Восьмирье. Книга 8. Живое сердце - стр. 5
– В Ово. Точнее, не в Ово, а в лес около города. Я шла домой среди заброшенных садов, шла, шла – а они всё не кончались. А потом сады превратились в лес, и я оказалась на окраине города.
– А у меня получилось немного иначе: я спустился в пешеходный переход и тоже шёл по нему, шёл – а он всё не кончался. Потом незаметно превратился в какие-то то ли подземелья, то ли коридоры – и они привели меня в странную комнату. Восьмиугольную, с высоченным сводом и куполом из разноцветных стёкол. Каменные стены украшены гобеленами, будто в старинных замках или дворцах, а в центре помещения – постамент.
Вика невольно затаила дыхание. Куда же попал папа?
– А на постаменте, на чёрной бархатной подушке, под стеклянным колпаком, лежал огромный драгоценный камень голубого цвета в форме сердца.
– Сердце Восьмирья! – ахнула Вика.
– Да, – кивнул папа. – Но тогда я этого не знал и сначала подумал, что попал в какой-то музей. А потом и глазом моргнуть не успел, как меня уже скрутили стражники. «Кто такой? Как ты тут оказался? Откуда узнал про это место?» – спрашивали они. А я был бы и рад ответить, да только сам ничего не понимал. Наверное, меня бы бросили за решётку, но тут вмешалась твоя мама.
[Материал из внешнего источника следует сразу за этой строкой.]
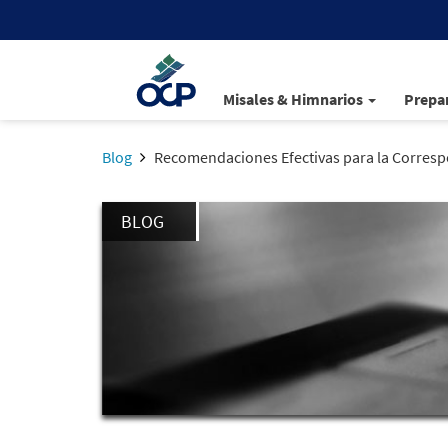
Misales & Himnarios
Prepar
Blog
Recomendaciones Efectivas para la Corresp
BLOG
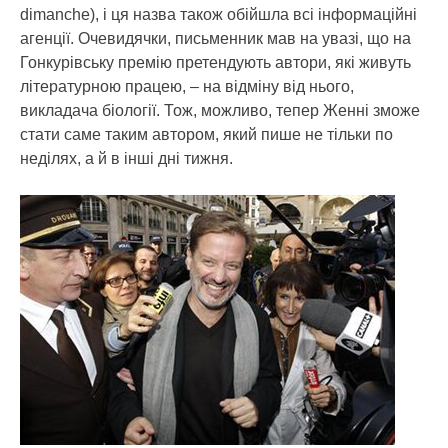
dimanche), і ця назва також обійшла всі інформаційні
агенції. Очевидячки, письменник мав на увазі, що на
Гонкурівську премію претендують автори, які живуть
літературною працею, – на відміну від нього,
викладача біології. Тож, можливо, тепер Женні зможе
стати саме таким автором, який пише не тільки по
неділях, а й в інші дні тижня.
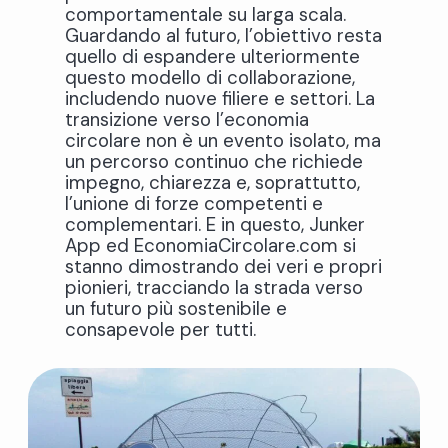
comportamentale su larga scala.
Guardando al futuro, l’obiettivo resta
quello di espandere ulteriormente
questo modello di collaborazione,
includendo nuove filiere e settori. La
transizione verso l’economia
circolare non è un evento isolato, ma
un percorso continuo che richiede
impegno, chiarezza e, soprattutto,
l’unione di forze competenti e
complementari. E in questo, Junker
App ed EconomiaCircolare.com si
stanno dimostrando dei veri e propri
pionieri, tracciando la strada verso
un futuro più sostenibile e
consapevole per tutti.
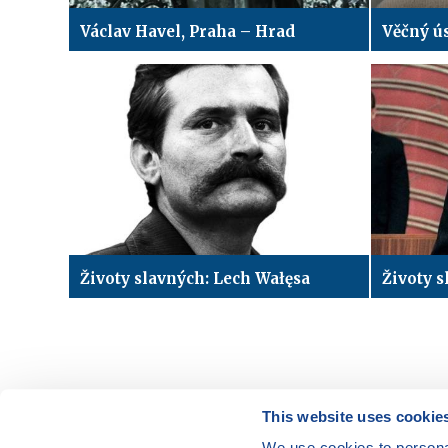
Václav Havel, Praha – Hrad
Věčný ú
Životy slavných: Lech Wałęsa
Životy 
This website uses cookie
We use cookies to personal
Она была начальницей стражи. И почему-то сразу мне поверила, когда я сказал, что понятия не имею, как здесь очутился.
– А потом? – спросила Вика, когда папа, глубоко погрузившись в воспоминания, замолчал.
– Она оставила меня дожидаться окончания её смены, а потом привела к себе домой. Выслушала мою историю и очень удивилась. Затем рассказала немного о мире, в который попал я, – и настала уже моя очередь удивляться. И тогда мы стали думать, как же мне вернуться домой, и гадать, есть ли в Восьмирье люди – или существа, – которые могут что-то об этом знать… И раз ты сама всё ещё здесь, значит, прекрасно знаешь, что найти ответы не так-то просто и вернуться домой по-быстрому не получится.
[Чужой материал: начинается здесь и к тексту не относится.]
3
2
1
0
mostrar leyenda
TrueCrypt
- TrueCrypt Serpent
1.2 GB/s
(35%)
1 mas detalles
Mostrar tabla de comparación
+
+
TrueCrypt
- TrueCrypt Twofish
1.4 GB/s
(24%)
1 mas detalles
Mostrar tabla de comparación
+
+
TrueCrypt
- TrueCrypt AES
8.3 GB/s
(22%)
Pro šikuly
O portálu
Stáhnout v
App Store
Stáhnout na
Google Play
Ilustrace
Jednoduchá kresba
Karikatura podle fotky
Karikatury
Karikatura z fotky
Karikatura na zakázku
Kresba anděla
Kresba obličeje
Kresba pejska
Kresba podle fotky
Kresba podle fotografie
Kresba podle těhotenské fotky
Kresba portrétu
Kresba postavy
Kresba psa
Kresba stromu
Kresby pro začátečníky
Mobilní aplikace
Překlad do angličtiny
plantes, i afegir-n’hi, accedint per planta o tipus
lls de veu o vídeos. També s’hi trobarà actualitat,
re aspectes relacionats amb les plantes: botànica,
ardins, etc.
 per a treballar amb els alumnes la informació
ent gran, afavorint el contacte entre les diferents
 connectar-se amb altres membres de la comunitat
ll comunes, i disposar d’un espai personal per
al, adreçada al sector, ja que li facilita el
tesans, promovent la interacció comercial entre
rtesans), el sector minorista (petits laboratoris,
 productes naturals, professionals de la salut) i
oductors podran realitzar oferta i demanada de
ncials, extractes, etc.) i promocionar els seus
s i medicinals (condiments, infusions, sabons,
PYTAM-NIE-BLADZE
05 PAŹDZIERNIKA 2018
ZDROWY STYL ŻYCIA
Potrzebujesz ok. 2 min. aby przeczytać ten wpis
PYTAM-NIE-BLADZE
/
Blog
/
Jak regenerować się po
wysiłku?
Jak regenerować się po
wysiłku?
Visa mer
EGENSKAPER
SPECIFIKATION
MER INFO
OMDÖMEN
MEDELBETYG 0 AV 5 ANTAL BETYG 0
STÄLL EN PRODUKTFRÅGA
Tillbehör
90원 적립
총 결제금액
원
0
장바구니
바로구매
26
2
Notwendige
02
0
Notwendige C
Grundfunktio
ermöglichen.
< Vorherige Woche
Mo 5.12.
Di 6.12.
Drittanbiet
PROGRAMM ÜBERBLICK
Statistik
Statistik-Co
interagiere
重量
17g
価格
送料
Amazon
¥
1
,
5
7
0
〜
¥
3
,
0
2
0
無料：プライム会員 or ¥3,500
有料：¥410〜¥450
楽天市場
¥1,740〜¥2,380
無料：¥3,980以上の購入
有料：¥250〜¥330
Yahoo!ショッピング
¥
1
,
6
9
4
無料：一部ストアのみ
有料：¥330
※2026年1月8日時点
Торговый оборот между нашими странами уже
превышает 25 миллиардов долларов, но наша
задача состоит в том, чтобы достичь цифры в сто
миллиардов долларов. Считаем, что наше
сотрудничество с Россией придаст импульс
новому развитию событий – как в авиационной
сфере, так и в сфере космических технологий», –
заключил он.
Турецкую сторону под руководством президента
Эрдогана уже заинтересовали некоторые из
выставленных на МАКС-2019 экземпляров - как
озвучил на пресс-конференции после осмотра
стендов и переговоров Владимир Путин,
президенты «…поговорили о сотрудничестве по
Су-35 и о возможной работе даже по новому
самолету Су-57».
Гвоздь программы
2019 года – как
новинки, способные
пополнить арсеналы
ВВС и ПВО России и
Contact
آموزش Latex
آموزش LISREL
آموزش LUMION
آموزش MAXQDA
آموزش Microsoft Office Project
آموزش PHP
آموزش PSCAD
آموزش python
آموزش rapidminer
– Да уж, – усмехнулась Вика.
– Пока мы искали информацию, незаметно проходили дни и недели, складывались в месяцы, – продолжил папа. – Я полюбил твою маму и, честно сказать, уже больше не хотел возвращаться, потому что чувствовал себя таким счастливым, как никогда прежде. Дома я жил как все, но мне всегда казалось, что у картинки мира вокруг как будто бы приглушена яркость, словно смотришь на всё сквозь тусклый фильтр. Я даже радоваться не мог в полную силу, у меня всегда было ощущение, будто мне не хватает самой малости, чтобы наконец зажить по-настоящему, на все сто процентов. Но в Восьмирье, рядом с твоей мамой…
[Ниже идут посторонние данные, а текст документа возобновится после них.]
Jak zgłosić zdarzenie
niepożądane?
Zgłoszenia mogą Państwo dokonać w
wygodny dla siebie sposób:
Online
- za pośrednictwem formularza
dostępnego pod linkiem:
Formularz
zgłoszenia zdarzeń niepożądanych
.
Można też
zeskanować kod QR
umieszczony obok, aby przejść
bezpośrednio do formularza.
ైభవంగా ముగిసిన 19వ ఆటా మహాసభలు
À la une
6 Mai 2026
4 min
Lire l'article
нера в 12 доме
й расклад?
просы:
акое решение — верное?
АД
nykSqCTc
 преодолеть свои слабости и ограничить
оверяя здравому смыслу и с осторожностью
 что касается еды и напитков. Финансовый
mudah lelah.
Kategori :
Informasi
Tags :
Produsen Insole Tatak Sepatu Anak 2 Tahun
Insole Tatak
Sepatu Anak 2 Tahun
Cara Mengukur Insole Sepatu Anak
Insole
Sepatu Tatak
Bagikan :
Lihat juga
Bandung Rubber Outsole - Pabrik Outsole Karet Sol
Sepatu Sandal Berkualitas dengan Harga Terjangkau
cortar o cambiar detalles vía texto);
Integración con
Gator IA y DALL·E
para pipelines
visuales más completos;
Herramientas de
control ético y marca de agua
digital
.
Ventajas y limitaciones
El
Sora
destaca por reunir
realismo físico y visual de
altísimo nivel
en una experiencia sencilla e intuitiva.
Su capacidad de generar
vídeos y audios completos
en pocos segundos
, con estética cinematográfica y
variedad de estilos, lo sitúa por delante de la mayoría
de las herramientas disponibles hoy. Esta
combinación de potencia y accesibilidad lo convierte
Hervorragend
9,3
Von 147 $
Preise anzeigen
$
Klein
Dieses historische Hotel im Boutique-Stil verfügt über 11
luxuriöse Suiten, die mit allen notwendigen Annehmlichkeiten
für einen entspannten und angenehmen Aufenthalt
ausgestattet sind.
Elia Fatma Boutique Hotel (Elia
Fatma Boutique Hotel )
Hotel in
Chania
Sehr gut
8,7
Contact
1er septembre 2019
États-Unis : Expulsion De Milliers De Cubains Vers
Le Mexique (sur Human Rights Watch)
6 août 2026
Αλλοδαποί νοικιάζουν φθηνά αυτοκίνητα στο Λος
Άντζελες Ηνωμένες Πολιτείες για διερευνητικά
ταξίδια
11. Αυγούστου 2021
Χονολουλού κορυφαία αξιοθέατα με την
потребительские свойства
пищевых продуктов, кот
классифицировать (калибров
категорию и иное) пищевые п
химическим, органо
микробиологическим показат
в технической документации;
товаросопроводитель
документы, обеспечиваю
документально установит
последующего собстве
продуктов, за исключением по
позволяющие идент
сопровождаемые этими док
Папа немного помолчал, словно для того, чтобы разобраться в собственных мыслях и немного привести их в порядок.
– Знаешь, на что это похоже? – наконец продолжил он. – У меня словно не хватало кусочка души, он будто откололся и потерялся. И всю жизнь я жил, не подозревая об этом, а на глухую тоску по чему-то непонятному и недостижимому старался не обращать внимания. Но потом я оказался здесь, в Восьмирье, и этот недостающий кусочек души нашёлся. И, когда это произошло, всё встало на свои места, всё сразу стало ярким и чётким, полным и настоящим.
– И где же ты его нашёл? – с любопытством спросила Вика, гадая, как выглядят в Восьмирье осколки душ. Она их тут, кажется, ещё ни разу не встречала!
– Вернее спросить не «где», а «когда», – улыбнулся папа. – Я его нашёл, когда встретил твою маму.